Discovery of the Porosome: revealing the molecular mechanism of secretion and membrane fusion in cells
B. P. Jena *
Department of Physiology, Wayne State University School of Medicine, Detroit, Michigan, USA
Received: March 19, 2004; Accepted: March 23, 2004
* Correspondence to: Bhanu P. JENA, Ph.D. Department of Physiology, Wayne State University School of Medicine, 5245 Gordon Scott Hall, 540 E. Canfield, Detroit, MI 48201, USA; Tel.: 313-577-1532, Fax: 313-993-4177, E-Mail: [email protected]

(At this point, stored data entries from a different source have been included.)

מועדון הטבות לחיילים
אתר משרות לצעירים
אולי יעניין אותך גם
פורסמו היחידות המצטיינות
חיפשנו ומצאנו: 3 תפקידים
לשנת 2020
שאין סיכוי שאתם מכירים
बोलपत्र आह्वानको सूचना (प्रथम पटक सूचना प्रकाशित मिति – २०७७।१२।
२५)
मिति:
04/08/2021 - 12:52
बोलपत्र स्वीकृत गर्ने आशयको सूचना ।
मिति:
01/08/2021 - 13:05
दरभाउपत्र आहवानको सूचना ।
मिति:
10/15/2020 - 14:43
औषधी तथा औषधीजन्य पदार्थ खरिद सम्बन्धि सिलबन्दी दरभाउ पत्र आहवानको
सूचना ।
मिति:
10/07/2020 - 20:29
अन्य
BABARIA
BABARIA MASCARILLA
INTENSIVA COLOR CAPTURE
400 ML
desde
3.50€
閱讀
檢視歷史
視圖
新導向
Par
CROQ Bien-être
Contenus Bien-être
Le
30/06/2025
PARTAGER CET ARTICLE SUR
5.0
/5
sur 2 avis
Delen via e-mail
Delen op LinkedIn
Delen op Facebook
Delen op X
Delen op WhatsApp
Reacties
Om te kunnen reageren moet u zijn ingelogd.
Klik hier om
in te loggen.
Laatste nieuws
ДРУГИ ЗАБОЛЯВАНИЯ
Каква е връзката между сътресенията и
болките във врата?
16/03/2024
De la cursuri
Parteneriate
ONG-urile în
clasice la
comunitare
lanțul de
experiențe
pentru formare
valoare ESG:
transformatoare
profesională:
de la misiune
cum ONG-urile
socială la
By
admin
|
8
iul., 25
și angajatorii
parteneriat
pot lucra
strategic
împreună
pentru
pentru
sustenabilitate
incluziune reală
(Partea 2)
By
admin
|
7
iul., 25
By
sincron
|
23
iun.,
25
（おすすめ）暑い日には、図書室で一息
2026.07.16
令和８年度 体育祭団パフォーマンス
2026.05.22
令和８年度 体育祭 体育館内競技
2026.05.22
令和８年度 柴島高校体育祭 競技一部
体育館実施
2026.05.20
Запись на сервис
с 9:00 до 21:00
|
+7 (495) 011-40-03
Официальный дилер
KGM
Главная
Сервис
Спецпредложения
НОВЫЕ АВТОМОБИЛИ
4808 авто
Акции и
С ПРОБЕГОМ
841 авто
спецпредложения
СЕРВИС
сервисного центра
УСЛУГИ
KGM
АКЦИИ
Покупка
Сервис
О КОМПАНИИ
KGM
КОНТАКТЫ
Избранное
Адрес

Secretion and membrane fusion are fundamental cellular processes involved in the physiology of health and disease. Studies within the past decade reveal the molecular mechanism of secretion and membrane fusion in cells. Studies reveal that membrane-bound secretory vesicles dock and fuse at porosomes, which are specialized plasma membrane structures. Swelling of secretory vesicles result in a build-up of intravesicular pressure, which allows expulsion of vesicular contents. The discovery of the porosome, its isolation, its structure and dynamics at nm resolution and in real time, its biochemical composition and functional reconstitution, are discussed. The molecular mechanism of secretory vesicle fusion at the base of porosomes, and vesicle swelling, have been resolved. With these findings a new understanding of cell secretion has emerged and confirmed by a number of laboratories.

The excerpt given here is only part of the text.